Les fleurs du vieux cerisier jacassaient. Je rêvais de les emballer dans cette lettre et de vous les tendre en vous disant : tenez, voici un bouquet de l'éternel, des coups de sang dans le crâne en bois de Dieu, une incarnation de la lumière.


Planté dessous le cerisier aux bras maigres je contemplais le secret de sa joie. Certaines fleurs étaient serrées sur leur naissance. Des petits parachutes blancs pliés. D'autres étaient déjà écloses. Toutes surgissaient du bois noir des branches comme des enfants qui se précipitent vers leur mère-lumière après une trop longue mort.


Certains jours le printemps bégayait, il faisait froid. Je me posais ces questions qu'on se pose quand on vient d'abandonner quelqu'un sous la terre au cimetière : est-ce que la pluie les décourage ? Est-ce que le froid les empêche de dormir ? Je crois que tout souffre dans cette vie. Ne soyez pas trop effrayé par cette phrase, je pourrais aussi bien dire, et ce serait aussi vrai : tout se réjouit dans cette vie.


Campé comme un idiot sous le vieux cerisier, regardant la pluie suspendue des fleurs en extase, admirant leurs têtes hilares de sacrifiées, je reçois une leçon de courage.

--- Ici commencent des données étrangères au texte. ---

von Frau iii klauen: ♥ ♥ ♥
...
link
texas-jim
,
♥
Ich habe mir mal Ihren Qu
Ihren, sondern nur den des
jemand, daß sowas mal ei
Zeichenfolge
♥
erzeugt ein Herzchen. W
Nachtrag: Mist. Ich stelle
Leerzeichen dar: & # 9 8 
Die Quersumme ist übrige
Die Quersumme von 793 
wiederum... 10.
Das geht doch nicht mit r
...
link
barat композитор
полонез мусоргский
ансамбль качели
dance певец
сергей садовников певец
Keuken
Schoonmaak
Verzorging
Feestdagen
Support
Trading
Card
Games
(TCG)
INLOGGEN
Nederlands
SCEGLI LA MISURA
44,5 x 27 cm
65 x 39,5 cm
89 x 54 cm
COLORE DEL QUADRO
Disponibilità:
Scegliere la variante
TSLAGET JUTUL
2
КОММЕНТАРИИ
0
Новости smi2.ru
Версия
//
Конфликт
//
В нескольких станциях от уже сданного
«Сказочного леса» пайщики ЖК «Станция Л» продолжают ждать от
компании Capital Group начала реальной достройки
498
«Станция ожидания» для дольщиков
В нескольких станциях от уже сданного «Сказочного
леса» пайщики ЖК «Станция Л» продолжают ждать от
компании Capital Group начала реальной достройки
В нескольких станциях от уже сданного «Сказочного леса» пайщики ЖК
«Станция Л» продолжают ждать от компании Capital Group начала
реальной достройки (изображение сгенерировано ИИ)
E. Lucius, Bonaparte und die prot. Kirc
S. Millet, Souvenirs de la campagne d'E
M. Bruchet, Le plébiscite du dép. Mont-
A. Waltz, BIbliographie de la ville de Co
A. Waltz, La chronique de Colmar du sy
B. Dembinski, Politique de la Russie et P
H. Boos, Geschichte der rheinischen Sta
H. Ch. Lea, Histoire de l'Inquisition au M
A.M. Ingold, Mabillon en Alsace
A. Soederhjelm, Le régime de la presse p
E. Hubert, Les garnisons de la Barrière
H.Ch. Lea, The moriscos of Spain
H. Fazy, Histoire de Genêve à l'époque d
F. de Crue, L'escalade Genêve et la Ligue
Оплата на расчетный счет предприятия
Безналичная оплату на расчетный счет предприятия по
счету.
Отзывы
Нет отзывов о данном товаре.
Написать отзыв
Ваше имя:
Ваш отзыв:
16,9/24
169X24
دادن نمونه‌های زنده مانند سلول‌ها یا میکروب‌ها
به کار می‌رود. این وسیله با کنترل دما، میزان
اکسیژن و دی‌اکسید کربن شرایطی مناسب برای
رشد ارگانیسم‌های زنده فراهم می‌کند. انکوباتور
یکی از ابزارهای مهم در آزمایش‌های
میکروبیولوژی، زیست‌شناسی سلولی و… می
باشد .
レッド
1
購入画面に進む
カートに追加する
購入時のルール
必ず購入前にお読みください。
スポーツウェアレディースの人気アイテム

Le papillon monte au ciel en titubant comme un ivrogne. C'est la bonne façon.


Si je pouvais, je prendrais mes livres et je les secouerais par la fenêtre comme de vieux tapis : trop de poussière, trop de mots.


La floraison des cerisiers ne dure pas. L'essentiel on l'attrape en une seconde. Le reste est inutile.